[Document layout analysis data]
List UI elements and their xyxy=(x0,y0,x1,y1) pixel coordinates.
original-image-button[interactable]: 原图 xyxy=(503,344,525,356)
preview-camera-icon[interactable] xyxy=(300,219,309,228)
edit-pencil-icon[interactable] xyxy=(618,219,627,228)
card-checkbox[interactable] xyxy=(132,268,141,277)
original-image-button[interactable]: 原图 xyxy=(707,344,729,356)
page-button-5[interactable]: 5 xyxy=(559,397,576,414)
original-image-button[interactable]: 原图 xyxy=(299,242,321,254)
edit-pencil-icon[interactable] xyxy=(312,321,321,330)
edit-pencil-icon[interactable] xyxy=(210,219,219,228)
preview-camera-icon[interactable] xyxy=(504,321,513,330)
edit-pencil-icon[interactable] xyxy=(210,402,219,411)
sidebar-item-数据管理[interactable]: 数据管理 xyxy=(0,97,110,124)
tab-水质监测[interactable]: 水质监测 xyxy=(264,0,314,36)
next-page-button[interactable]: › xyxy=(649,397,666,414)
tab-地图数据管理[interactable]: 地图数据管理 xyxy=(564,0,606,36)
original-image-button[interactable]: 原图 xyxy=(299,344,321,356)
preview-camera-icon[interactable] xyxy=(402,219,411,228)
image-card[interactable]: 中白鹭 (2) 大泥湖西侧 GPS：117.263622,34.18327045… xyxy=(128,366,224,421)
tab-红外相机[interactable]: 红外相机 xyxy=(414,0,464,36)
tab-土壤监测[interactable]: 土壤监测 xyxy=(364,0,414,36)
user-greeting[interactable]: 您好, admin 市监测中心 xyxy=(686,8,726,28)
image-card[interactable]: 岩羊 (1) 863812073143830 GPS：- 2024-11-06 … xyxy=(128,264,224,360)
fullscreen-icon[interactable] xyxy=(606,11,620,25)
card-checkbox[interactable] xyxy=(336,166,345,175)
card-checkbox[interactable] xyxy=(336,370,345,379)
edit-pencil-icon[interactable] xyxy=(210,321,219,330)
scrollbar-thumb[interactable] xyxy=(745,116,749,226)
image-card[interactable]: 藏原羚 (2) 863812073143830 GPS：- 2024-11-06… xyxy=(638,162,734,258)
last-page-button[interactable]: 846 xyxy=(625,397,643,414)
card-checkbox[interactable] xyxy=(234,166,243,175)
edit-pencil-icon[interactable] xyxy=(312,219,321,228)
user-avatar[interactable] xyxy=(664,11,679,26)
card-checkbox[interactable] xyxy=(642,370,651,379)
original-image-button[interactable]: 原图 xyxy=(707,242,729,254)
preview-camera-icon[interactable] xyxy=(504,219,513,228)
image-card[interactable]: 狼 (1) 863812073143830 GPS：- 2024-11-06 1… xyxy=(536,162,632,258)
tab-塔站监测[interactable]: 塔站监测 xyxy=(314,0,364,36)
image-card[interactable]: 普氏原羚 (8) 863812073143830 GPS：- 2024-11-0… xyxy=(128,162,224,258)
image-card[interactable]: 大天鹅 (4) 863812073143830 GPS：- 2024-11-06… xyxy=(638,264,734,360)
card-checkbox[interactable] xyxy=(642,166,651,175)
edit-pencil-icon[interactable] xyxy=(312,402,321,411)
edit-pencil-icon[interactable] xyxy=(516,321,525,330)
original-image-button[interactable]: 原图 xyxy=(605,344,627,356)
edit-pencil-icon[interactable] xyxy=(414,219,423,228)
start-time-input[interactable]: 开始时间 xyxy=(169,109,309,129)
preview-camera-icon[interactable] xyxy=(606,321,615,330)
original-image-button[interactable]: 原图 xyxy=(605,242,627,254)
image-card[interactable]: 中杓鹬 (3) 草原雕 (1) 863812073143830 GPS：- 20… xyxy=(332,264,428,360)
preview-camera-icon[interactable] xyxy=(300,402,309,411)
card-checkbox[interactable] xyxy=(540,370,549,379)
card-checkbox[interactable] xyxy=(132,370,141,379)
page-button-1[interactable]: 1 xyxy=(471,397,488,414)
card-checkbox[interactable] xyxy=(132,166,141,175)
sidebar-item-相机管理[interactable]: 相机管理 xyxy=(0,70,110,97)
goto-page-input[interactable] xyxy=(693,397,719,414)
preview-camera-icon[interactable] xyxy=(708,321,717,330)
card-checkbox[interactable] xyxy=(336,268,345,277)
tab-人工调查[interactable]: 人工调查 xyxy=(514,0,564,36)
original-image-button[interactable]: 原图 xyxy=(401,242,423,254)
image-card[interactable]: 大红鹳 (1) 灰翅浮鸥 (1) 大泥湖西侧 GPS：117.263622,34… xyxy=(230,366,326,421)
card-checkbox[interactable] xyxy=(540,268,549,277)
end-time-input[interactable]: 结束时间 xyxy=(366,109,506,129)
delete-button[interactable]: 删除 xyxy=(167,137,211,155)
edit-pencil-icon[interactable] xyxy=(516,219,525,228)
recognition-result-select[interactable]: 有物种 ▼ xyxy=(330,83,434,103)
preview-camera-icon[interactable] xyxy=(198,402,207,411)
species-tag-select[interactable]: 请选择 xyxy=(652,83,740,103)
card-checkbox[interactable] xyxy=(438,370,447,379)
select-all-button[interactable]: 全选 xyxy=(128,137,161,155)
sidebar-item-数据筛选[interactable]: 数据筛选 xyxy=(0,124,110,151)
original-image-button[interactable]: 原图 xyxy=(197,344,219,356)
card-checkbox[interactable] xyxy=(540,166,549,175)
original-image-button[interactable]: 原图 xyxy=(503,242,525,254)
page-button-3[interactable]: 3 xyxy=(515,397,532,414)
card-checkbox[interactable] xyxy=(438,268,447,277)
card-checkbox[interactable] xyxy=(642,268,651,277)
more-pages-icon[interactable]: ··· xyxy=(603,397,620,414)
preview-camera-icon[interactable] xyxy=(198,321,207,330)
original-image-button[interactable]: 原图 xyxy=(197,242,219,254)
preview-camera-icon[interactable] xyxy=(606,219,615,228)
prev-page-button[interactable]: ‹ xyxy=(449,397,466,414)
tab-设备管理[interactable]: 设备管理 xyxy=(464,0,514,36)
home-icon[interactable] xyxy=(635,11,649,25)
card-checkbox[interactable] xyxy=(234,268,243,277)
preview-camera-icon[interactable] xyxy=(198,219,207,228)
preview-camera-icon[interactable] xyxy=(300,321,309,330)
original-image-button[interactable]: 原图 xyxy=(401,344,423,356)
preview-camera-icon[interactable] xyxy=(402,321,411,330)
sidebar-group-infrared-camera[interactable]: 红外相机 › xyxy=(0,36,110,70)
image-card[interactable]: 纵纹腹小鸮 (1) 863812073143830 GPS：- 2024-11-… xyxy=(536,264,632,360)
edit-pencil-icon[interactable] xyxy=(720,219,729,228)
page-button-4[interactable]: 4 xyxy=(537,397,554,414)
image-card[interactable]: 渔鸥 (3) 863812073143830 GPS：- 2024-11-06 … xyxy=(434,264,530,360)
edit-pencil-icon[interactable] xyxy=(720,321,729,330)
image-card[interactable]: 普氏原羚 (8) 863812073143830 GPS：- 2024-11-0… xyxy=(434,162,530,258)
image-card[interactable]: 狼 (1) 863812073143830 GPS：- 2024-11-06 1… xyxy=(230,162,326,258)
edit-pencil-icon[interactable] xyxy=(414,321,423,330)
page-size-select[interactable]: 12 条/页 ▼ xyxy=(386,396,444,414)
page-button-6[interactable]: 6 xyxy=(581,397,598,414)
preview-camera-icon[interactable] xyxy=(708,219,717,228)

▸ What the task requires
When a line among the entries contains "user", pull that line out.

▸ Exercise solution
user-greeting[interactable]: 您好, admin 市监测中心 xyxy=(686,8,726,28)
user-avatar[interactable] xyxy=(664,11,679,26)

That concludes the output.